The TaqI genotyping was performed using Polymerase Chain Reaction (PCR) and amplification of the targeted region.
Both TaqI wild-type and variant, were prepared for amplification and ran on 2% agarose gel separately as a result of the allele-specific primer design that resulted in the same product size (i.e., 148 bp) [14].
The sequences of the primers covering the targeted gene region were 50-CAGGACGCC GCGCTGATT-30 (forward primer for wild type), 50-CAGGACGCCGCGCTGATC-30 (forward primer sequence for variant allele), and 50-CCTCATTGAGGCTGCGCAG-30 (reverse common primer) [14].
The PCR was optimized after 30 cycles of 5 min. of denaturation at 94°C, 30 sec. of second denaturation at 94°C, 45 sec. of annealing at 60°C, and 45 sec. of elongation at 72°C.
The amplified product was visualized on 2% agarose gel electrophoresis under Applied Biosystems 3130/3130xl Genetic Analyzers (Applied Biosystems and Hitachi, Ltd., US) imaging system.
The presence of a single 148-bp band either for wild type or variant allele in homozygous condition indicates successful amplification. While the presence of both bands with the same size (148-bp) represented the heterozygous condition [14].

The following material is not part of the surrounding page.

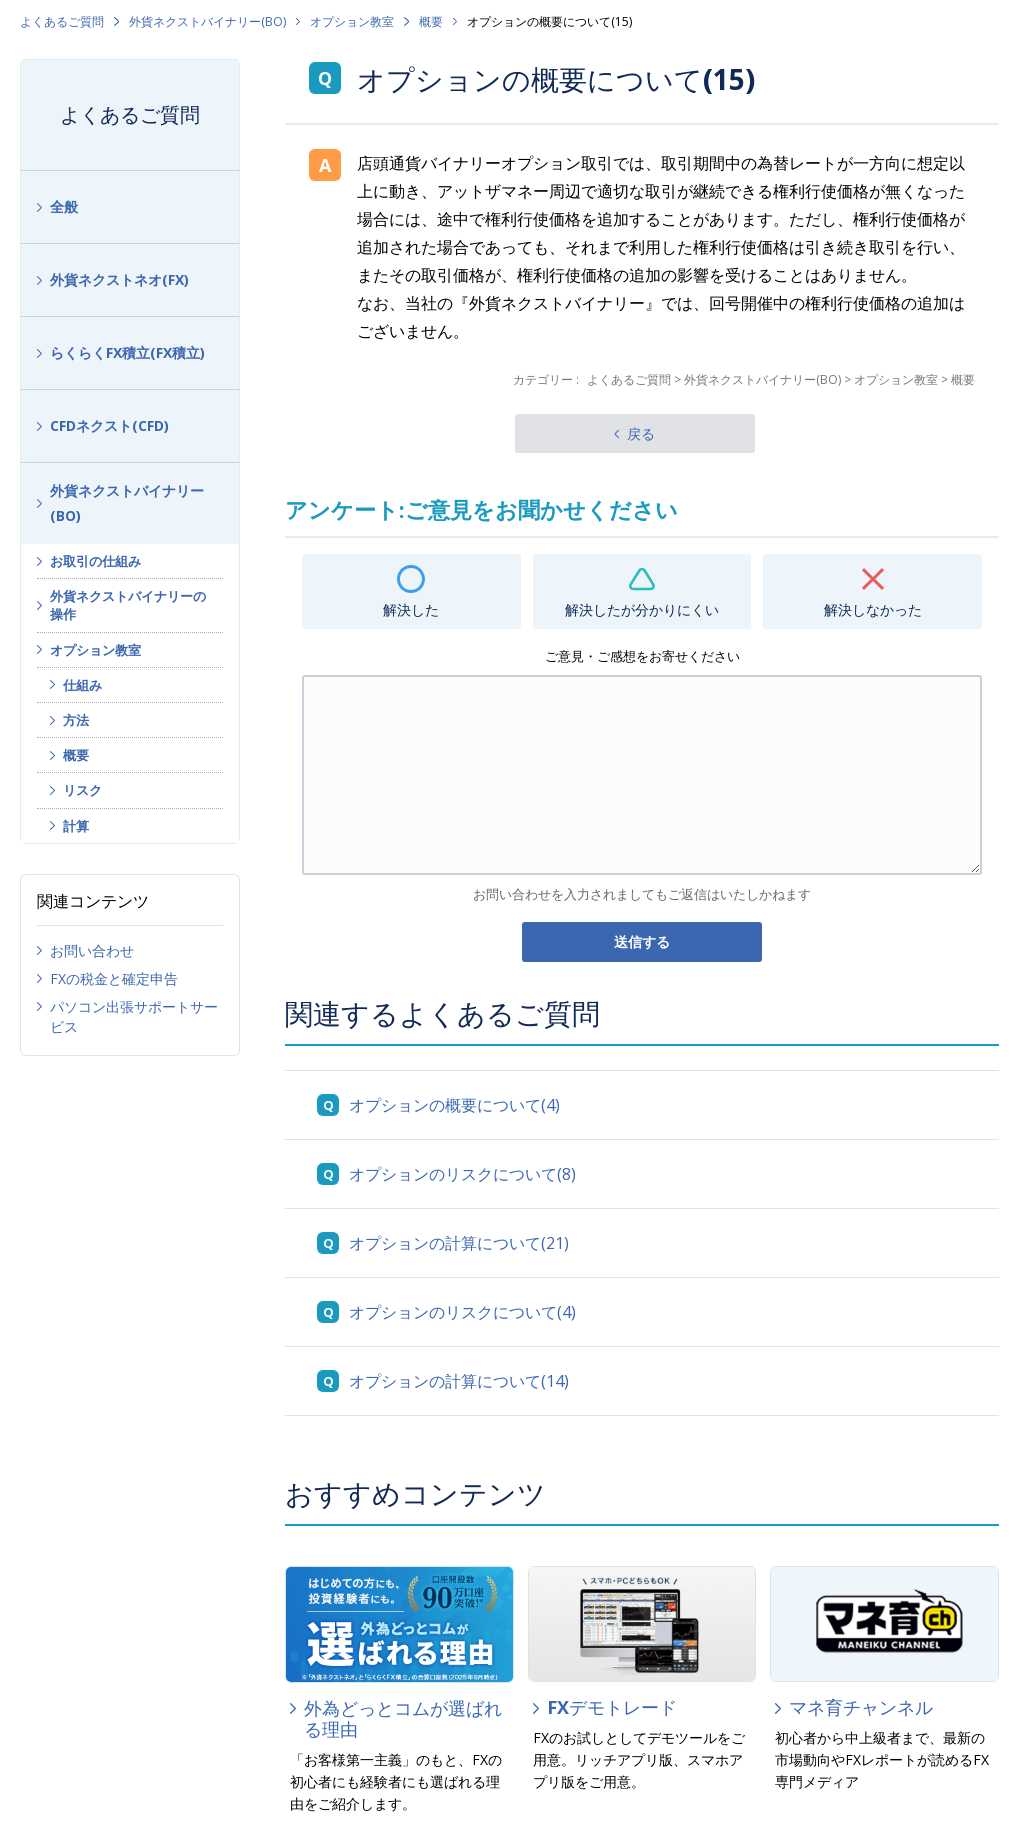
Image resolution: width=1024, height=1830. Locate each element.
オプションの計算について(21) (459, 1243)
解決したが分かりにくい (642, 609)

Collected data were analyzed to detect the relation between serum 25(OH)D and PD (primary outcome). The secondary outcome measures the odds of PD in Asian adolescents with TaqI polymorphism.
Sample Size
The required sample required for this study was calculated based on the total number of adolescents between 12–18 years old in Aktobe-Kazakhstan (27,972), the prevalence of dysmenorrhea among adolescents (8–83%), and using the G Power (version 3.1.9.7) for sample size (Düsseldorf; Germany), setting the probability at 0.05, power at 0.95%, and sample size at 0.5. Consequently, an effective sample size ≥ 210 in two groups (study and controls) was needed to produce an acceptable figure.
Statistical analysis
The SPSS (Statistical Package for Social Sciences) version 25 (Chicago, IL, USA) was used for analysis of the collected data. The mean and standard deviation (± SD) were used to present numerical values, while the number (n) and percentage (%) were used to present categorical values. The Student t was used for analysis of quantitative and the Chi-square (x2) test was used for analysis of qualitative data. The correlation analysis was done using the Pearson`s correlation coefficient (r) to detect the relation between serum 25(OH)D and PD. The MedCalc 20.106 (MedCalc Software Ltd, Belgium) was also used to calculate the odd ratio (OR) of PD in Asian adolescents with TaqI polymorphism. P < 0.05 considered significant.